# First Level!!



## Txmx583 (Jun 8, 2017)

I know it's a little late in the season, but temps are still mid to upper 90's here so I think I'll be okay. Been meaning to level my lawn for a few years now and everything has been getting in the way. Figured now is the first chance I got so I'm pulling the trigger. Scalped lawn down to 1/4" and will put down a heavy dose of turf grade Milo after the level and then water heavily afterwards. I'll post pics soon. Also, bought the R$R take Ware uses &#129304;&#127995;


----------



## Txmx583 (Jun 8, 2017)




----------



## dfw_pilot (Jan 28, 2017)

:thumbup:


----------



## Ware (Jan 28, 2017)

Welcome back! Haven't seen you post in a while! Anxious to see your results!


----------



## Txmx583 (Jun 8, 2017)

Ware said:


> Welcome back! Haven't seen you post in a while! Anxious to see your results!

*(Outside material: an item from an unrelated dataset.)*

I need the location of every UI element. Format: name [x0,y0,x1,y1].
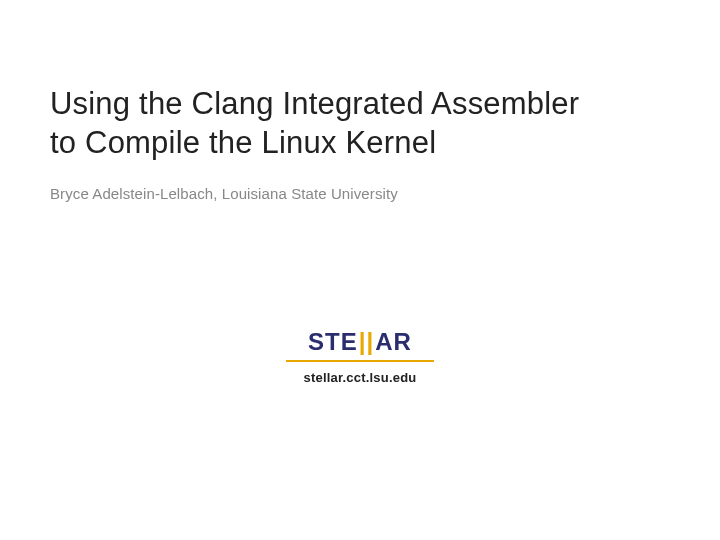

Thanks Ware!!! Yeah I've been lurking, work has been crazy this year and I haven't had time to do most things I've wanted to. Glad I pulled the trigger on this though. So far I'm worn out already haha, but I'll put a full day in tomorrow to finish it off and post pics.


----------



## drewwitt (Jun 25, 2018)

R$R. So true. But worth it.


----------



## Txmx583 (Jun 8, 2017)

Day two is in the books. My wheelbarrow broke today so I bought a Gorilla Cart 🦍. Those things are really well built and should last forever!! This is a lot of work but will be worth it and was way over due. Back yard and side yard are done, I'll knock out the front tomorrow.


----------



## Redtwin (Feb 9, 2019)

Am I the only one who is worried for @Txmx583 leveling this late in the season?


----------



## Ware (Jan 28, 2017)

Probably cutting it close, but it looks like the average first 32° is still a couple months away for the DFW metro.


----------



## Redtwin (Feb 9, 2019)

I really want to do another but I'm afraid here in the panhandle of Florida. We don't get our first frost for a while but once it cools in October the growth slows tremendously. I have one bad dip that I am going to dig up the turf, drop some sand and lay the turf back on top. I think I have time for that but not a full top dress. I'm sure my issues were that I was going DEEP on my leveling.

@Txmx583 , keep us updated! You may encourage me to get an additional level in next season.


----------



## bp2878 (Feb 13, 2019)

Redtwin said:


> I really want to do another but I'm afraid here in the panhandle of Florida. We don't get our first frost for a while but once it cools in October the growth slows tremendously. I have one bad dip that I am going to dig up the turf, drop some sand and lay the turf back on top. I think I have time for that but not a full top dress. I'm sure my issues were that I was going DEEP on my leveling.
> 
> @Txmx583 , keep us updated! You may encourage me to get an additional level in next season.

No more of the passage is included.